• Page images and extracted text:
========
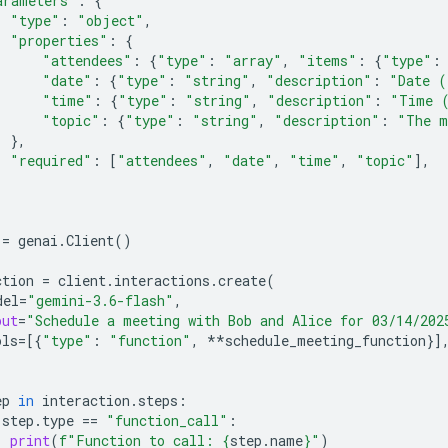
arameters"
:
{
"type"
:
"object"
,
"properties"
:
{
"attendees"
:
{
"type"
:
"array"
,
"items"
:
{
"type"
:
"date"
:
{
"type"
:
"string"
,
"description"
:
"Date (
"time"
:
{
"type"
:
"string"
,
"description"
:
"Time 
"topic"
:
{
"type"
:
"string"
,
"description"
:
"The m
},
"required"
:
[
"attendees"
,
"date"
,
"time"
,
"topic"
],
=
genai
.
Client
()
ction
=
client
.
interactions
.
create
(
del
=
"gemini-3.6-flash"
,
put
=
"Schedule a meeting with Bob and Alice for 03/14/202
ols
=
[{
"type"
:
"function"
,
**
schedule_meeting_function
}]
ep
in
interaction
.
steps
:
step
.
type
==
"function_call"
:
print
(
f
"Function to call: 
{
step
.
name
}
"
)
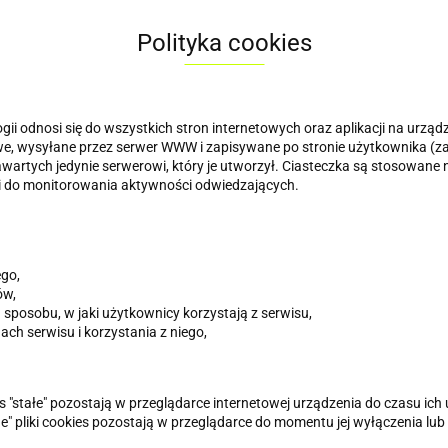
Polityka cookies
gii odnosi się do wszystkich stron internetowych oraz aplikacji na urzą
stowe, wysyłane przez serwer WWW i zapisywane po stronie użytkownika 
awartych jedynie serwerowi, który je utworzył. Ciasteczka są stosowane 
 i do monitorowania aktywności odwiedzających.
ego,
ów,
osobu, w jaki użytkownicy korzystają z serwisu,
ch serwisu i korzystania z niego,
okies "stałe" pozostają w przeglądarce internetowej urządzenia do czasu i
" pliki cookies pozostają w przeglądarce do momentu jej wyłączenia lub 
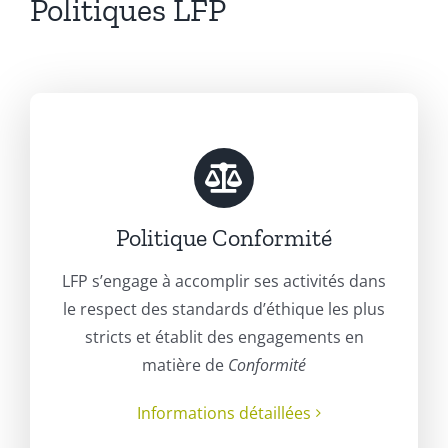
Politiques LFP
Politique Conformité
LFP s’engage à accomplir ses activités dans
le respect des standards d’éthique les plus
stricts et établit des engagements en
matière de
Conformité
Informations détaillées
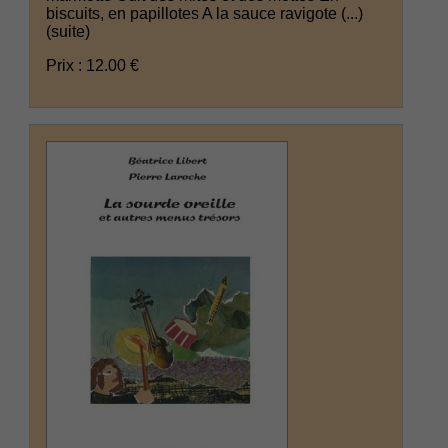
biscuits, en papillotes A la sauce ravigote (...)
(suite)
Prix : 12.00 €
========
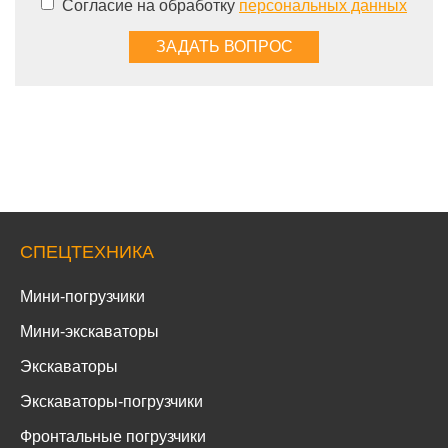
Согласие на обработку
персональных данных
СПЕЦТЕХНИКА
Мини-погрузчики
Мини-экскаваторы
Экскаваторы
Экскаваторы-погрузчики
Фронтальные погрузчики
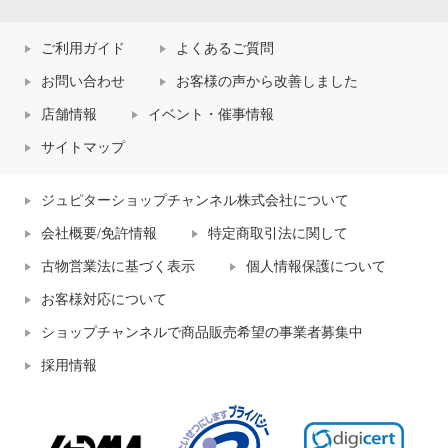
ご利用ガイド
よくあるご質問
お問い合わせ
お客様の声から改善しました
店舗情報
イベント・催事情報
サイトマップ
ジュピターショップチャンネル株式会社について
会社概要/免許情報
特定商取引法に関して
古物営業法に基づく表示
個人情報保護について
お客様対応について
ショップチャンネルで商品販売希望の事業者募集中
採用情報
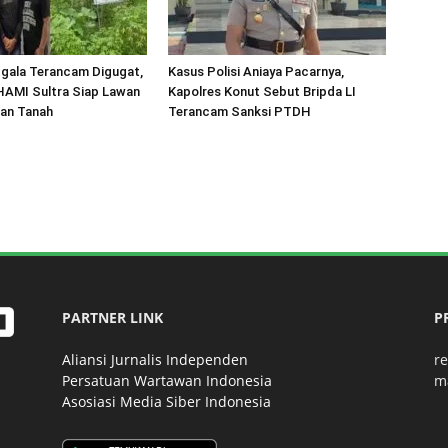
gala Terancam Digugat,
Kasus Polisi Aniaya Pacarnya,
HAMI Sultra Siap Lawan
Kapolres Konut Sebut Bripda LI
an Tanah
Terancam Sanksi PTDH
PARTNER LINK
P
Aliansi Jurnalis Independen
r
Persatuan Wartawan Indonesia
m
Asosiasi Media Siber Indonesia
========
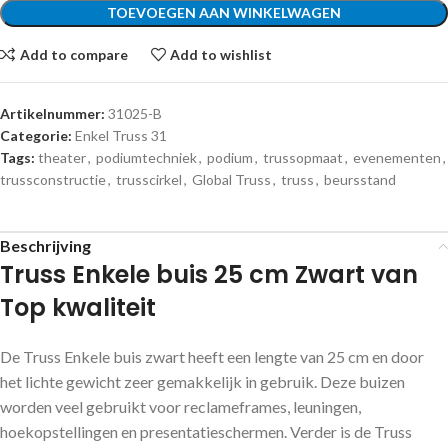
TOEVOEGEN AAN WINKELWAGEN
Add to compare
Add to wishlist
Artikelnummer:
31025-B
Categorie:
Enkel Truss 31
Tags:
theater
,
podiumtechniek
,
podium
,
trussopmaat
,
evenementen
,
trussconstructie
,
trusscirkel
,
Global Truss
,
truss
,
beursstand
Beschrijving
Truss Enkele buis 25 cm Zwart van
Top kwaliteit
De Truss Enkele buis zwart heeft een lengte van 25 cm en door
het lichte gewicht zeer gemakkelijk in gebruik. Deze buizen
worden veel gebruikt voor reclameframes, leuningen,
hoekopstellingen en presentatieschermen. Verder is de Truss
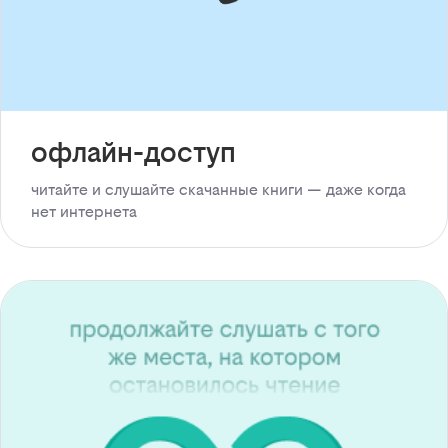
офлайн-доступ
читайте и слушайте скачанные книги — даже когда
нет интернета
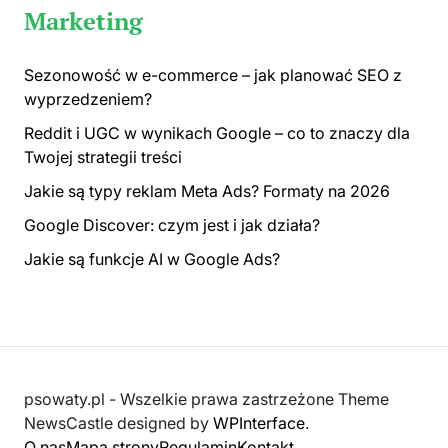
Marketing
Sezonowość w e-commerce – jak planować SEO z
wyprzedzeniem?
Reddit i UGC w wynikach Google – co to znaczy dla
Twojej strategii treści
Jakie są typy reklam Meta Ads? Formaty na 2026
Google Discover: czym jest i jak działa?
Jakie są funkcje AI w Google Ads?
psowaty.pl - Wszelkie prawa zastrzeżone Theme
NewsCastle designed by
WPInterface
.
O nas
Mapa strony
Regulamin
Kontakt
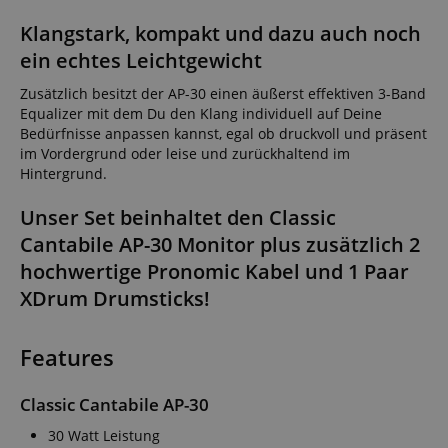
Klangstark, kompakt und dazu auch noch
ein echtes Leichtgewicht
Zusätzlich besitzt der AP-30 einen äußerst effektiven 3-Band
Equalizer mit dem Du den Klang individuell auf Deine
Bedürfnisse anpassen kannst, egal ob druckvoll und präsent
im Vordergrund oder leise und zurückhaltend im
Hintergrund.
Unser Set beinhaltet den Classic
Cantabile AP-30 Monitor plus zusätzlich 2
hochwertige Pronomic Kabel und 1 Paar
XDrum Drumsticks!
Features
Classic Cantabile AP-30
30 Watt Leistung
========
• Prompt:
Tell how many lines of the data above contain the word "погрузчики", giving the number by itself.

• Worked solution:
3